I think Akamai's Fermyon acquisition is the most important market signal of 2025. It means the CDN providers are betting on Wasm as the edge compute primitive. Cloudflare Workers proved the model. Fastly Compute proved the performance. Fermyon + Akamai bring it to the second-largest CDN in the world.
The developer experience is still the bottleneck. When writing a Wasm edge function is as easy as writing a Next.js API route, adoption will explode. We're not there yet. But Spin 3.0 with TypeScript support and Component Model composability is getting close.

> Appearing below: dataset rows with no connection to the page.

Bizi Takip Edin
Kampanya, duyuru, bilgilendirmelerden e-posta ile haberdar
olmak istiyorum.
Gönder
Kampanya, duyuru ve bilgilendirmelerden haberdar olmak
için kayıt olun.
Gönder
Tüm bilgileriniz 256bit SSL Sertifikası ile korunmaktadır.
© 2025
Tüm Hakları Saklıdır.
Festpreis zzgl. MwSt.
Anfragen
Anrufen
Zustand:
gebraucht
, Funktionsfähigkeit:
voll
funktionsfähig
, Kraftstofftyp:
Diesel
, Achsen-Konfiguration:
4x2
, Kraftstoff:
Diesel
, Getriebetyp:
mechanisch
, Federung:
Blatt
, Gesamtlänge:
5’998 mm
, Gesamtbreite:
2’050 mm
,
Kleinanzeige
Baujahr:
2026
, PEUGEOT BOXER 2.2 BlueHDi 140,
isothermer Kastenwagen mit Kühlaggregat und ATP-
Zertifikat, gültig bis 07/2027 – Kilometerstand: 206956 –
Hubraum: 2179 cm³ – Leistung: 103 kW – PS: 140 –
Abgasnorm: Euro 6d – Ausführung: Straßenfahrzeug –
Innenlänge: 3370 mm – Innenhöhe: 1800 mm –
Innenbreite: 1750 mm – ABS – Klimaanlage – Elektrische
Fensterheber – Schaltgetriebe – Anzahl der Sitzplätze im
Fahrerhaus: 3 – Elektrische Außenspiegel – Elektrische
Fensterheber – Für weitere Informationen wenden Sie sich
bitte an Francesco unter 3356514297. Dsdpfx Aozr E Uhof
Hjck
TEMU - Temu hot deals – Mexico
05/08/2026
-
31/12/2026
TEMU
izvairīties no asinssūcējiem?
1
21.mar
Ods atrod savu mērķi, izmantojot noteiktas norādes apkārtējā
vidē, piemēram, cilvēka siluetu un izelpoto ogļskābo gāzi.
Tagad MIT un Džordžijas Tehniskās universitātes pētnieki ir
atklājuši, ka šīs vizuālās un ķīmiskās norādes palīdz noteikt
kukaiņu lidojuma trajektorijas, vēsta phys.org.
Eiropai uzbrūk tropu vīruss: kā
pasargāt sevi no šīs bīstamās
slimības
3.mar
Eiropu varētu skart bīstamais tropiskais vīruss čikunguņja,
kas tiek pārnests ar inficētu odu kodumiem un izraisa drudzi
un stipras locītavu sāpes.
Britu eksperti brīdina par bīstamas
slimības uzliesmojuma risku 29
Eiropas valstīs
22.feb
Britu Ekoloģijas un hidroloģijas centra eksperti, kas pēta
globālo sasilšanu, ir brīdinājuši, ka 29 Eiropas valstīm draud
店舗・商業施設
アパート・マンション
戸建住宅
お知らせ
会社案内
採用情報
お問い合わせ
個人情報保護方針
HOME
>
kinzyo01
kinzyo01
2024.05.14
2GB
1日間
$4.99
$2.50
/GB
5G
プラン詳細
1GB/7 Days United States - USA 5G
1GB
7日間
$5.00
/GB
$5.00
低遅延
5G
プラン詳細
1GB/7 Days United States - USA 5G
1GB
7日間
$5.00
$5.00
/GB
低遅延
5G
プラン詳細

The economics are the real story here, though. That European retailer's 95% cost reduction isn't magic — it's math. Containers sit idle. Wasm modules don't exist until a request arrives. In a serverless model where you pay per invocation, the cold start speed directly translates to cost: faster startup means less billable compute time per request, and scale-to-zero means no cost during idle periods. For workloads with variable traffic — which is most workloads — this changes the economics from "provision for peak" to "pay for actual use."
The security model deserves more attention than it gets. Wasm's capability-based sandboxing is fundamentally different from container isolation. A container shares the kernel with the host. A Wasm module shares nothing. It can't read files it wasn't given explicit access to. It can't make network connections it wasn't granted. Every system resource must be explicitly provided by the host. For multi-tenant platforms running untrusted code, this isn't just better isolation — it's a different security model entirely.
Give it two more years. By 2028, I think every major cloud provider will offer a Wasm-native serverless platform alongside their container services. Not instead of. Alongside. And for the edge, Wasm will be the default — because nobody wants to wait 125 milliseconds for a Firecracker microVM when they could wait 40 microseconds for a Wasm module.
The trajectory is clear even if the timeline is uncertain. Wasm at the edge is following the same adoption curve as containers in 2014: production use cases proving the model, major acquisitions validating the market, and a developer experience that's improving rapidly but isn't quite there yet. The teams that start experimenting now will have a significant operational advantage when the ecosystem matures.